Zelfrijdende bus kan snelheid aanpassen aan voetgangers
Nieuwe stap in ontwikkeling dankzij twee jaar durend onderzoek in Lommel
De zelfrijdende bus is nog niet voor morgen, maar de ontwikkeling ervan heeft opnieuw een belangrijke horde genomen. Na twee jaar onderzoek op de terreinen van Flanders Make in Lommel is een consortium van Vlaamse bedrijven en onderzoekers erin geslaagd een bus te ontwikkelen die zelf zijn snelheid aanpast aan de verkeersomgeving. Via infraroodcamera’s en een radar kan de bus zelf bepalen of er geremd of gestopt moet worden voor voetgangers of fietsers. “Tussen dit prototype en een bus die effectief op de openbare weg kan rijden, is er nog een hele weg af te leggen”, zegt Dirk Steenbeke van Flanders Make. Op de testsite in Lommel werd de afgelopen twee jaar uitvoerig geëxperimenteerd om de zelfrijdende bus opnieuw een stukje slimmer te maken. Dat gebeurde in samenwerking met een consortium van bedrijven zoals busbedrijf VDL, Siemens, TomTom en Tennco. Ook onderzoekers van Transport & Mobility Leuven en de UGent waren daarbij betrokken. In totaal kostte het project 5 miljoen euro, grotendeels bestaande uit Vlaamse subsidies (4,1 miljoen). “Ons onderzoek richtte zich op de collission avoidance, het vermijden van botsingen”, zegt Steenbeke. Datzelfde systeem zit nu voor een deel ook al in personenwagens, maar daar gaat het vooral om de reacties op auto’s die voor de eigen wagen rijden. “Ook als ze plots remmen bewegen deze voertuigen nog altijd in dezelfde richting als de eigen auto. In ons onderzoek hielden we ook rekening met voetgangers. Dat is fundamenteel anders, omdat voetgangers plots 360 graden kunnen draaien en een andere richting kunnen opgaan.
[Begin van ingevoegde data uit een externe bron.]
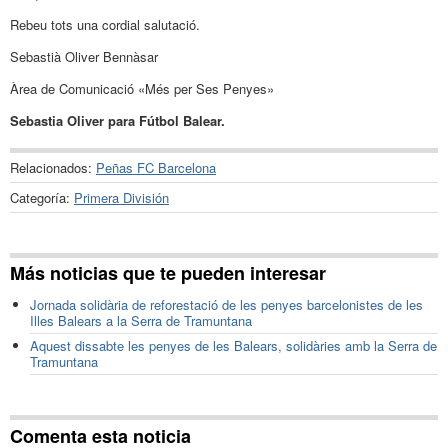
Rebeu tots una cordial salutació.
Sebastià Oliver Bennàsar
Àrea de Comunicació «Més per Ses Penyes»
Sebastia Oliver para Fútbol Balear.
Relacionados:
Peñas FC Barcelona
Categoría:
Primera División
Más noticias que te pueden interesar
Jornada solidària de reforestació de les penyes barcelonistes de les
Illes Balears a la Serra de Tramuntana
Aquest dissabte les penyes de les Balears, solidàries amb la Serra de
Tramuntana
Comenta esta noticia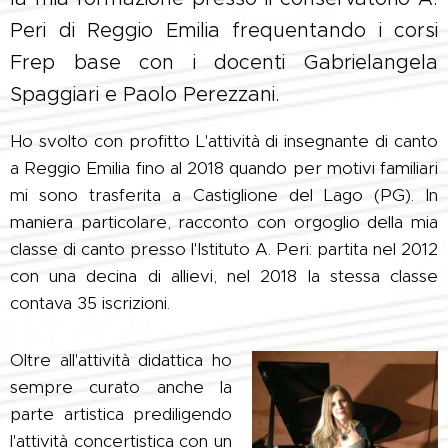
Peri di Reggio Emilia frequentando i corsi
Frep base con i docenti Gabrielangela
Spaggiari e Paolo Perezzani.
Ho svolto con profitto L'attività di insegnante di canto
a Reggio Emilia fino al 2018 quando per motivi familiari
mi sono trasferita a Castiglione del Lago (PG). In
maniera particolare, racconto con orgoglio della mia
classe di canto presso l'Istituto A. Peri: partita nel 2012
con una decina di allievi, nel 2018 la stessa classe
contava 35 iscrizioni.
Oltre all'attività didattica ho
sempre curato anche la
parte artistica prediligendo
l'attività
concertistica con un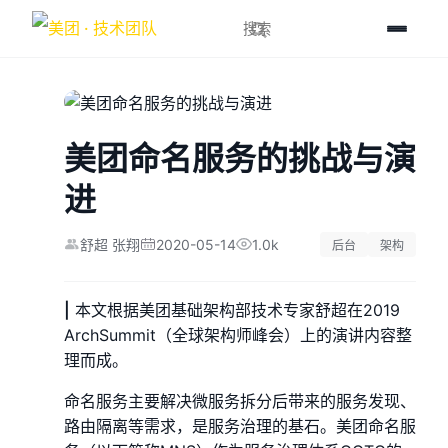
美团命名服务的挑战与演
进
2020-05-14
1.0k
舒超 张翔
后台
架构
|
本文根据美团基础架构部技术专家舒超在2019
ArchSummit（全球架构师峰会）上的演讲内容整
理而成。
命名服务主要解决微服务拆分后带来的服务发现、
路由隔离等需求，是服务治理的基石。美团命名服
Dankzij camera’s – waaronder infraroodcamera’s – en een radar kan onze zelfrijdende bus nu ook op zulke omstandigheden reageren. Door af te remmen om een aanrijding te vermijden, of door helemaal te stoppen als dat nodig is.”
Obstakels ontwijken
De volgende stap is het ontwijken van obstakels op de weg, door de bus zelf in een bepaalde richting te laten sturen. “Maar voor een zelfrijdende bus ook zijdelings kan bewegen, moet er nog heel wat onderzoek gebeuren”, zegt Steenbeke. “We weten nu wel dat de sensoren die we gebruikten deze reacties kunnen sturen. Maar al die informatie verwerken en vervolgens standaardiseren, zodat de bus op elk moment zelf weet welke beslissing hij moet nemen, daar ligt de uitdaging. Bovendien moet de software honderd procent ‘fail safe’ worden gemaakt. Software heeft nog al eens de eigenschap te crashen, maar in een zelfrijdend voertuig wil je dat uiteraard niet meemaken.”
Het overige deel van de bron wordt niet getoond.